▶ **Activity**: Every entry is to be returned as it stands, apart from the pictures.

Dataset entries
>>>>>
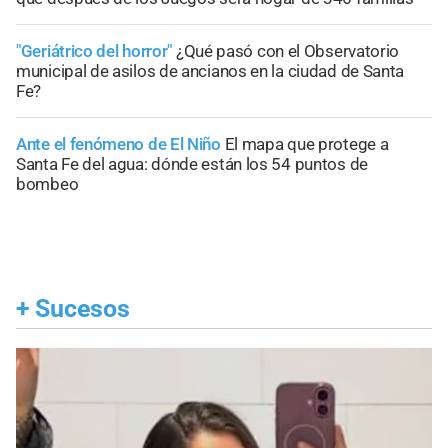
"Geriátrico del horror"
¿Qué pasó con el Observatorio
municipal de asilos de ancianos en la ciudad de Santa
Fe?
Ante el fenómeno de El Niño
El mapa que protege a
Santa Fe del agua: dónde están los 54 puntos de
bombeo
+
Sucesos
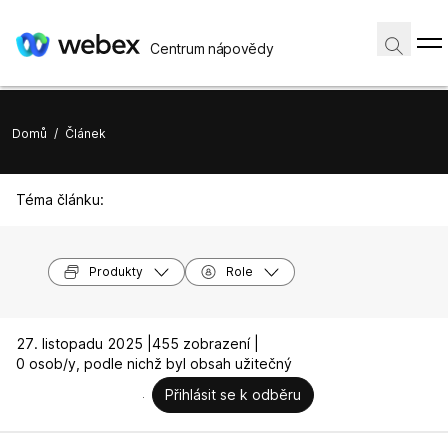
Centrum nápovědy
Domů
/
Článek
Téma článku:
Produkty
Role
27. listopadu 2025 |
455 zobrazení |
0 osob/y, podle nichž byl obsah užitečný
Přihlásit se k odběru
<<<<<
▶ **Solution for this task**:
"Geriátrico del horror"
¿Qué pasó con el Observatorio
municipal de asilos de ancianos en la ciudad de Santa
Fe?
Ante el fenómeno de El Niño
El mapa que protege a
Santa Fe del agua: dónde están los 54 puntos de
bombeo
+
Sucesos
Centrum nápovědy
Domů
/
Článek
Téma článku:
Produkty
Role
27. listopadu 2025 |
455 zobrazení |
0 osob/y, podle nichž byl obsah užitečný
Přihlásit se k odběru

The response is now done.